Agora que aumenta o 'suspense' no Egito, sobre o futuro do país e sobre o destino de Hosni Mubarak, é altamente recomendável que se leia este Prémio Pulitzer, de Lawrence Wright. Fica-se a perceber, antes de mais, as origens da Al-Qaeda e do radicalismo islâmico: escolas, faculdades e mesquitas no... Egito. E fica-se a perceber que aquelas manifestações não são, de todo, espontâneas. Desconfio que a comunidade internacional (essa vasta agência de interesses vários) vai ter muitas saudades do ditador Mubarak, caso ele caia.

As motivações para uma liderança

Conversa ouvida entre dois responsáveis do PS sobre o que se poderá no próximo congresso socialista:
- Achas que o Carrilho se candidata?
- Só se houvesse uma alteração estatutária em que o secretário-geral passasse a ganhar 10 mil euros por mês, mais cartão de crédito 'gold' e carro preto.

quarta-feira, 26 de janeiro de 2011

Crónica de duas estranhas demissões

A agência Lusa anuncia que Paulo Machado, diretor-geral da Administração Interna, Paulo Machado, e o diretor da Administração Eleitoral, Jorge Miguéis, tinham pedido a demissão.
De imediato, a TSF fala com Jorge Miguéis que nega, rematando que essa hipótese "não fazia sentido nenhum" e que aguardava pela conclusão do inquérito.
Minutos depois desta conversa, a assessoria do Ministério da Administração Interna fazia chegar um comunicado às redações dando conta que o "director-geral da Administração Interna, Professor Paulo Machado, e o director da Administração Eleitoral, Dr. Jorge Miguéis, apresentaram o pedido de demissão na sequência dos factos ocorridos no acto eleitoral de 23 de Janeiro de 2011".
Ou seja, Jorge Miguéis tinha pedido a demissão, mas não sabia.
Ou então, foi nomeado voluntário para sair e a comunicação social soube primeiro.
Ou isto tudo não faz sentido nenhum.

Nota: Apesar deste Governo ter assinado o Acordo Ortográfico, os assessores do mesmo Governo continuam sem saber o que isso significa.

domingo, 23 de janeiro de 2011

A Madeira não esquece o "senhor Silva"

Se fosse pela Madeira, Cavaco Silva não conseguiria ser reeleito à primeira volta.
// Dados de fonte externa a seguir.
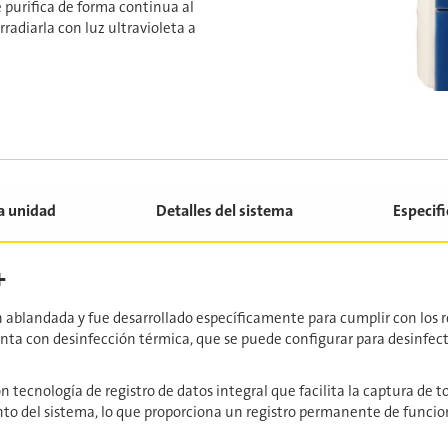
e purifica de forma continua al
rradiarla con luz ultravioleta a
la unidad
Detalles del sistema
Especif
+
 ablandada y fue desarrollado específicamente para cumplir con los r
nta con desinfección térmica, que se puede configurar para desinf
 tecnología de registro de datos integral que facilita la captura de to
ento del sistema, lo que proporciona un registro permanente de funci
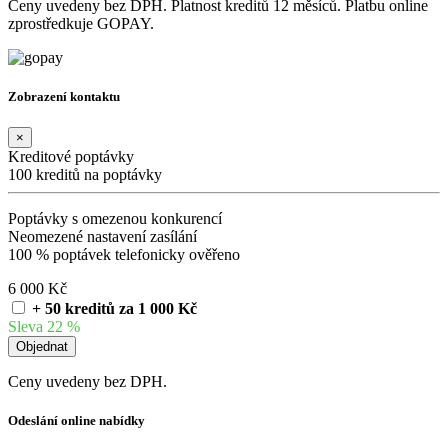
Ceny uvedeny bez DPH. Platnost kreditů 12 měsíců. Platbu online
zprostředkuje GOPAY.
Zobrazení kontaktu
×
Kreditové poptávky
100 kreditů na poptávky
Poptávky s omezenou konkurencí
Neomezené nastavení zasílání
100 % poptávek telefonicky ověřeno
6 000 Kč
+ 50 kreditů za 1 000 Kč
Sleva 22 %
Ceny uvedeny bez DPH.
Odeslání online nabídky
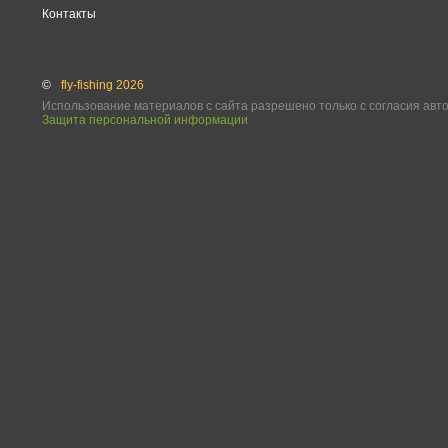
Контакты
©
fly-fishing 2026
Использование материалов с сайта разрешено только с согласия авт
Защита персональной информации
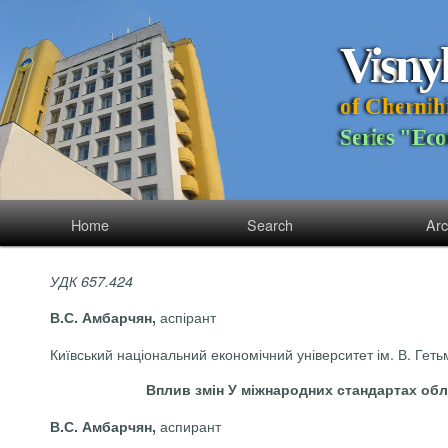
V
i
s
n
y
o
f
C
h
e
r
n
i
h
S
e
r
i
e
s
"
E
c
o
Home
Search
Arc
УДК 657.424
аспірант
В.С. Амбарчян,
Київський національний економічний університет ім. В. Гетьм
Вплив змін У міжнародних стандартах облі
аспирант
В.С. Амбарчян,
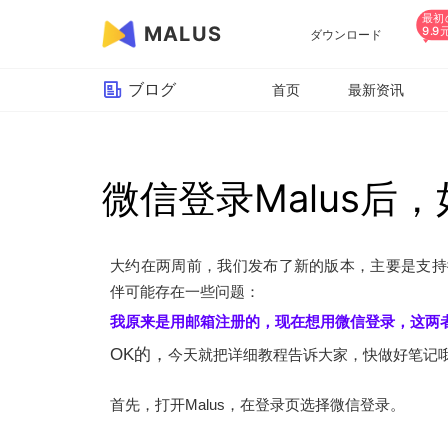
最初
MALUS
9.9
ダウンロード
ブログ
首页
最新资讯
微信登录Malus后
大约在两周前，我们发布了新的版本，主要是支持微信
伴可能存在一些问题：
我原来是用邮箱注册的，现在想用微信登录，这两
OK的，
今天就把详细教程告诉大家，快做好笔记
首先，打开Malus，在登录页选择微信登录。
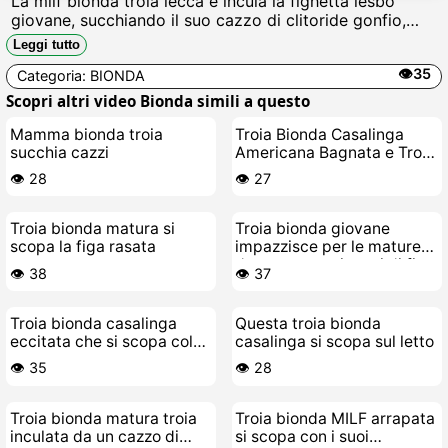
La milf bionda troia lecca e incula la fighetta lesbo
giovane, succhiando il suo cazzo di clitoride gonfio,
facendola pisciare di goduria mentre si scopa a forbice
Leggi tutto
con le cosce bagnate di sborra lesbica.
👁️35
Categoria:
BIONDA
Scopri altri video Bionda simili a questo
Mamma bionda troia
Troia Bionda Casalinga
succhia cazzi
Americana Bagnata e Troia
da Scopare
👁️ 28
👁️ 27
Troia bionda matura si
Troia bionda giovane
scopa la figa rasata
impazzisce per le mature
da scopare nei corsi di figa
👁️ 38
👁️ 37
Troia bionda casalinga
Questa troia bionda
eccitata che si scopa col
casalinga si scopa sul letto
suo cazzo di gomma
👁️ 35
👁️ 28
Troia bionda matura troia
Troia bionda MILF arrapata
inculata da un cazzo di
si scopa con i suoi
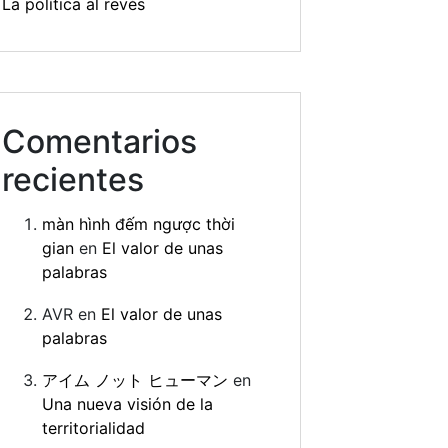
La política al revés
Comentarios
recientes
màn hình đếm ngược thời
gian
en
El valor de unas
palabras
AVR
en
El valor de unas
palabras
アイム ノット ヒューマン
en
Una nueva visión de la
territorialidad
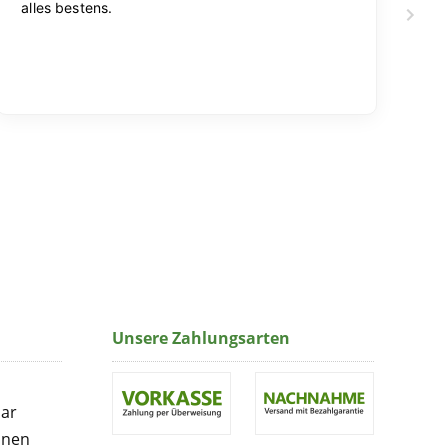
Unsere Zahlungsarten
lar
onen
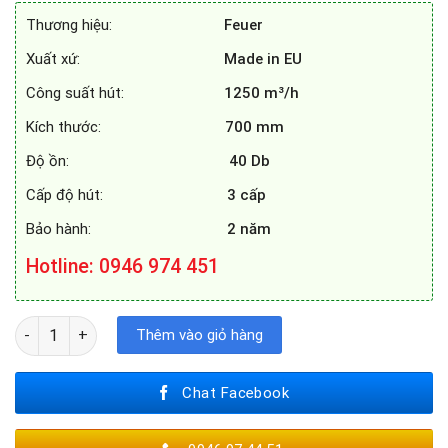
7.600.000₫.
là:
Thương hiệu:
Feuer
4.950.000₫.
Xuất xứ:
Made in EU
Công suất hút:
1250 m³/h
Kích thước:
700 mm
Độ ồn:
40 Db
Cấp độ hút:
3 cấp
Bảo hành:
2 năm
Hotline
: 0946 974 451
MÁY HÚT MÙI FEUER FE - KB70 PLUS số lượng
Thêm vào giỏ hàng
Chat Facebook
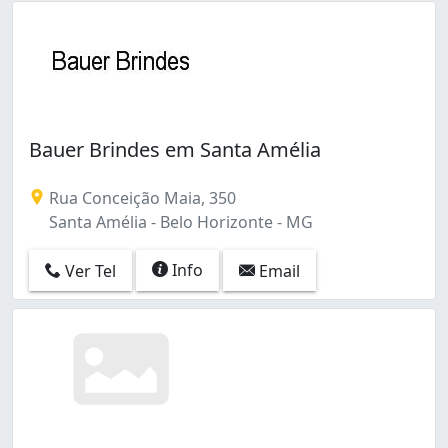
Bauer Brindes em Santa Amélia
Rua Conceição Maia, 350
Santa Amélia - Belo Horizonte - MG
Info
Ver Tel
Email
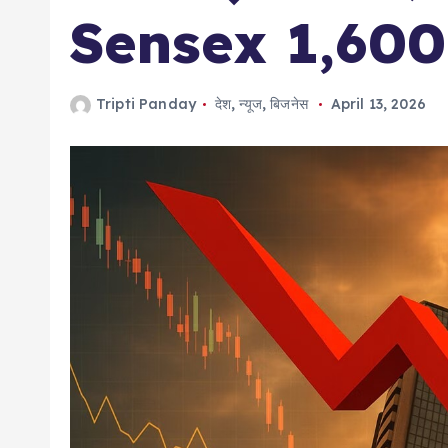
Sensex 1,600 अ
Tripti Panday
देश
,
न्यूज
,
बिजनेस
April 13, 2026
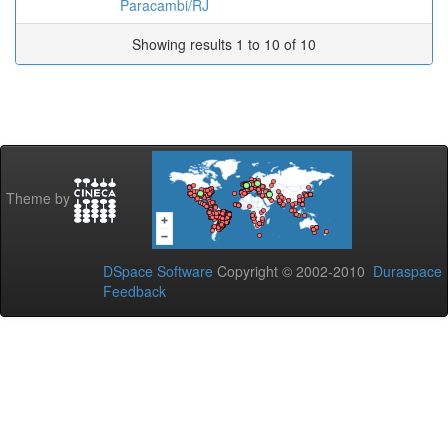
Paracambi/RJ
Showing results 1 to 10 of 10
Theme by
DSpace Software
Copyright © 2002-2010
Duraspace
Feedback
E José Manuel Coelho fica em segundo lugar.

A instabilidade mora ao lado

José Sócrates confessou o que lhe sempre esteve na alma: "Os portugueses optaram pela estabilidade política".

Não foi precisa, Fernando Nobre não chega mesmo a Belém


Um dos derrotados da noite

Francisco Louçã diz que houve uma "aliança popular" que se juntou para levar Manuel Alegre à segunda volta. Uma aliança popular contra "a especulação e a ganância". Não são precisamente estas críticas que Louçã e o Bloco de Esquerda fazem aos parceiros da tal "Aliança Popular", ou seja, José Sócrates e o PS?

Entre a vitória, a derrota e o alívio

Alguns socialistas sentem-se derrotados com estas eleições. Muitos - entre eles, dirigentes nacionais do PS - festejam os resultados. A maioria respira de alívio.

Democracia clara

Para se validar um referendo, é necessário que mais de 50 por cento vote. Para se eleger um presidente da República, basta alguém ir votar. Até podia haver uma abstenção de 99,9 por cento.